Goal of the exercise
Search the listing below for "CLIENT". Copy each matching line.

Extracted entries
----------

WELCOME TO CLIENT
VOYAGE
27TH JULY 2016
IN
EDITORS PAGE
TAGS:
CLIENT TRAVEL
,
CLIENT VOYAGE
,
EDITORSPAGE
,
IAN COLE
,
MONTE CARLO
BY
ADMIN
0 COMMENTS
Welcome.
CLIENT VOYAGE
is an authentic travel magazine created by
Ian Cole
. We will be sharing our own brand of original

----------

Result below
WELCOME TO CLIENT
CLIENT TRAVEL
CLIENT VOYAGE
CLIENT VOYAGE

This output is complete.